● THE TASK: Go through the records that follow and tally the lines with "news" in them; answer with the number alone.

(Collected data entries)
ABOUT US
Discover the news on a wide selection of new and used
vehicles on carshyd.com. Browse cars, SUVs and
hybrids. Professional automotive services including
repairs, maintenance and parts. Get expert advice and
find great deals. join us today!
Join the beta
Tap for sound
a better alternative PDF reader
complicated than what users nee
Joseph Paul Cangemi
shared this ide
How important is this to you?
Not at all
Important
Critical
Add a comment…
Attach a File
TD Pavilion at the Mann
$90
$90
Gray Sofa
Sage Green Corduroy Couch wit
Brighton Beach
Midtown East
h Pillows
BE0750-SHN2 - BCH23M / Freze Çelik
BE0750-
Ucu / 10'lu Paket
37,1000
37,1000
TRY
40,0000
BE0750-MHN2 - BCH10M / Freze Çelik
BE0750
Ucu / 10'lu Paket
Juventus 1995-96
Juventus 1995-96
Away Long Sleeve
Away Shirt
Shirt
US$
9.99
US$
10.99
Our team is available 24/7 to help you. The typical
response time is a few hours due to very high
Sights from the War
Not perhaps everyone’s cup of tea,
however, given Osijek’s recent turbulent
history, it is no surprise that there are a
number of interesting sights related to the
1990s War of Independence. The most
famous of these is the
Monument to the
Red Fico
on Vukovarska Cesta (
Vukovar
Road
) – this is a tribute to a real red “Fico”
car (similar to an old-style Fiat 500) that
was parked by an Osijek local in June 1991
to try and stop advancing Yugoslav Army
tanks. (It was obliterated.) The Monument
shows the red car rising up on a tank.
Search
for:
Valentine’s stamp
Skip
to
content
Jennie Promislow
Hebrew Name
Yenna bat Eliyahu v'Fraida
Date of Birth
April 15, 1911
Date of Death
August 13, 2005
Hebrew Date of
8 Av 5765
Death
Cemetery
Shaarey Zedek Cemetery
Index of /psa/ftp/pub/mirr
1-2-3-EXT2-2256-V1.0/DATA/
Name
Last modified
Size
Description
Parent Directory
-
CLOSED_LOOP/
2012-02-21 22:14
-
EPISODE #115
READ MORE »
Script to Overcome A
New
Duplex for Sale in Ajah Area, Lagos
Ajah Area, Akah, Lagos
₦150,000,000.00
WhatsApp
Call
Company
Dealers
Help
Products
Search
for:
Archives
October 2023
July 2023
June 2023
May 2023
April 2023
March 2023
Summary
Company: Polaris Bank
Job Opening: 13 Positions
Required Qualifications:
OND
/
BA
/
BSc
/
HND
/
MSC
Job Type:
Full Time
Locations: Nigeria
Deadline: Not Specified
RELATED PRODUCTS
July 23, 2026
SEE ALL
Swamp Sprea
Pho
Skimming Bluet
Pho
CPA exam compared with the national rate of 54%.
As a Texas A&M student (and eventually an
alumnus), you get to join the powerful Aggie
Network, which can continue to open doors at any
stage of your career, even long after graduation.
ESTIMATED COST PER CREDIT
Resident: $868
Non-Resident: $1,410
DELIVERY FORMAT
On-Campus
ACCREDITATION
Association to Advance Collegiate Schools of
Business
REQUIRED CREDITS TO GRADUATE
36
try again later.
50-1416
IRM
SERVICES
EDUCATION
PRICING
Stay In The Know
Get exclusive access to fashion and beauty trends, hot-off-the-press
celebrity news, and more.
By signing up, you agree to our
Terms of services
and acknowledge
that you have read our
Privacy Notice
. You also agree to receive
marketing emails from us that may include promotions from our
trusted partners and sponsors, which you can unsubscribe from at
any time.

● OUTPUT FOR THIS TASK: 2